Eso sí, de la que el vasco cae en una metáfora no la suelta. Da en monometafórico. En estos tiempos tenemos una, bien concreta, cuya captación no exige mucha actividad neuronal. A ella se aferran nuestros líderes cual lapa a roca. Es el tren. No es que al vasco le guste ir en tren -menos las imaginaciones de un Orient Express entre Orduña y Amoroto con bar-restaurante para tomar vinos y jugar al mus-, pues lo ha abandonado por su afición al automóvil y su aversión al transporte público. El tren no se usa para moverse, pero sí como metáfora, casi la única del lenguaje público, la predilecta. Se administra básicamente en dos formatos, aunque hay más, para casos de necesidad. Estos dos son: el tren del futuro y el tren de la modernidad. No me pregunten qué significan en las mentes vascas. Mis inimaginables esfuerzos para desentrañar su significado en nuestro uso han resultado infructuosos.
El acuerdo es completo: no podemos perder el tren del futuro, no podemos perder el tren de la modernidad. Está en boca de todos. Más albricias: nacionalistas y no nacionalistas, todos, quieren que no perdamos ni el tren del futuro ni el de la modernidad. Un lugar de encuentro.
El alcalde de Sestao, del PNV, lo decía el otro día: «Perdimos nuestro potencial, pero ahora hemos cogido el tren del futuro». En la orilla de enfrente, Otermin, el candidato del PSE para alcalde de Erandio apostó por un Ayuntamiento «eficaz, que impida que sigamos perdiendo el tren del futuro». Quienes están en el mando han conseguido que nos subamos al tren del futuro. Los que no, buscan que no lo perdamos.
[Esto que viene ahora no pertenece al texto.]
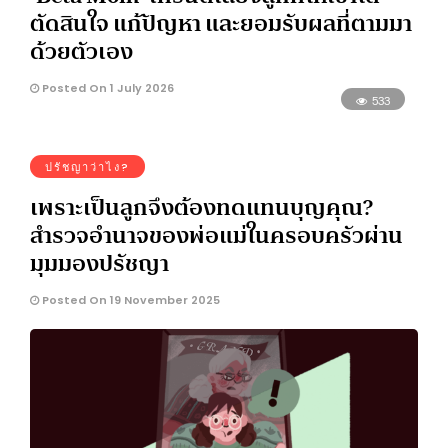
ตัดสินใจ แก้ปัญหา และยอมรับผลที่ตามมา
ด้วยตัวเอง
Posted On 1 July 2026
533
ปรัชญาว่าไง?
เพราะเป็นลูกจึงต้องทดแทนบุญคุณ?
สำรวจอำนาจของพ่อแม่ในครอบครัวผ่าน
มุมมองปรัชญา
Posted On 19 November 2025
Al lehendakari le gusta sobremanera lo del tren. «Después de años de retraso [en el AVE, TAV en español vasco] no estamos dispuestos a dejar pasar el tren del futuro». A veces termina con un «no estamos dispuestos a dejar que la sociedad vasca pierda el tren de la modernidad». ¿Qué dijo al presentar el Plan de su nombre? «El tren del futuro está en marcha». Quizás para él tren quiere decir Plan. En tiempos, lo mismo era para Imaz, que animaba a Batasuna -o como se llamase entonces- a votar el Plan para que «no pierdan el tren del futuro». Le hicieron caso a medias, y medio cuerpo cogió el tren y la otra mitad no, experiencia no aconsejable (prueben a hacerlo y sabrán por qué).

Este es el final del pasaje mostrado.